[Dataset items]
■ ■ ■ ■

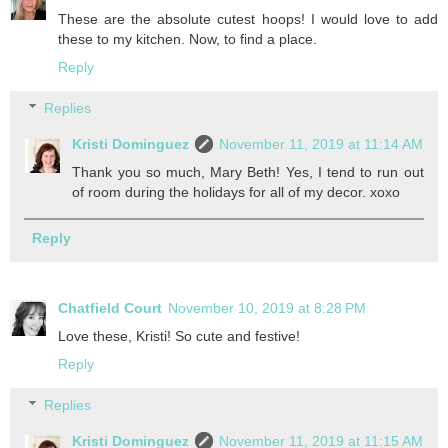
These are the absolute cutest hoops! I would love to add
these to my kitchen. Now, to find a place.
Reply
Replies
Kristi Dominguez
November 11, 2019 at 11:14 AM
Thank you so much, Mary Beth! Yes, I tend to run out
of room during the holidays for all of my decor. xoxo
Reply
Chatfield Court
November 10, 2019 at 8:28 PM
Love these, Kristi! So cute and festive!
Reply
Replies
Kristi Dominguez
November 11, 2019 at 11:15 AM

■ ■ ■ ■

### GOAL OF THE EXERCISE
With "November" as the string to look for, count the matching lines in the entries above and report only the number.

### RESPONSE
3